STORED DATA:
---------------
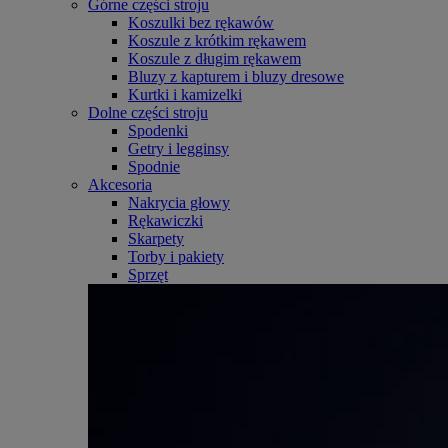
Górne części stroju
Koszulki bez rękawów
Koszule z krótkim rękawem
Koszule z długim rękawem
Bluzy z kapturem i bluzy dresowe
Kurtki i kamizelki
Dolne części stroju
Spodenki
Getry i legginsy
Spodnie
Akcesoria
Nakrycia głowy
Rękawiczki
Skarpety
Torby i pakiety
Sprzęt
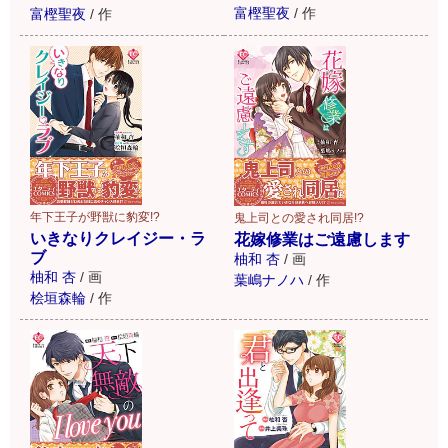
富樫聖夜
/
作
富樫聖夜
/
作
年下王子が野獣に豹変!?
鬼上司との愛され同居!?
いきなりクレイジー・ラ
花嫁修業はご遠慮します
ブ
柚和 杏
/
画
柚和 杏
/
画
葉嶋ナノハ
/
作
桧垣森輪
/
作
---------------
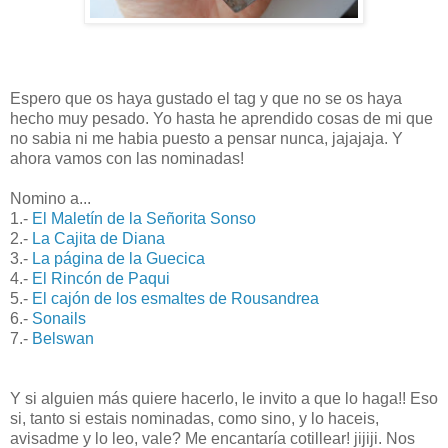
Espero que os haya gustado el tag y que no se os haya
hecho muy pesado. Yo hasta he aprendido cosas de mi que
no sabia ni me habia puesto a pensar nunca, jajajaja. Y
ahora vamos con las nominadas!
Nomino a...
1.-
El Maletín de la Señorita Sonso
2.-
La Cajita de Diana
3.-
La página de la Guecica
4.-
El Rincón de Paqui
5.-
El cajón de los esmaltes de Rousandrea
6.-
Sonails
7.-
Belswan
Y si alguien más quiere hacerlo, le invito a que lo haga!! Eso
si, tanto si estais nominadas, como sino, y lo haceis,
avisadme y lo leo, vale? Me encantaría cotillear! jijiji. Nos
---------------
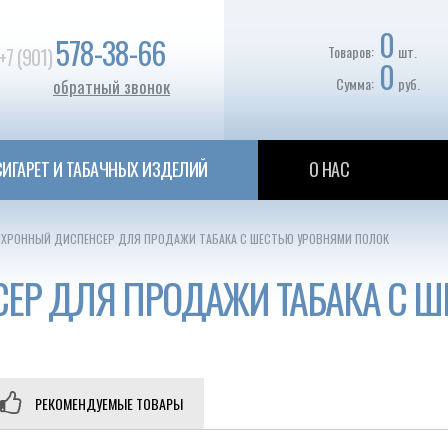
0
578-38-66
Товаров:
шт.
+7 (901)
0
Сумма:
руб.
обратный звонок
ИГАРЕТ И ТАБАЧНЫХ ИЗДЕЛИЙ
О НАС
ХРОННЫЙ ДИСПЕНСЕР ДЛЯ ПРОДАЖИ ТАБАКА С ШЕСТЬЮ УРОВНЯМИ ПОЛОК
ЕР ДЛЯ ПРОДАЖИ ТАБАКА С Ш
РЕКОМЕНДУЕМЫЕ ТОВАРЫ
---------------
ACTION ITEM: Begin with the line that has "El Rincón de Paqui" in the listing above and end after the line that has "avisadme y lo"; output those lines exactly.

ANSWER SECTION:
El Rincón de Paqui
5.-
El cajón de los esmaltes de Rousandrea
6.-
Sonails
7.-
Belswan
Y si alguien más quiere hacerlo, le invito a que lo haga!! Eso
si, tanto si estais nominadas, como sino, y lo haceis,
avisadme y lo leo, vale? Me encantaría cotillear! jijiji. Nos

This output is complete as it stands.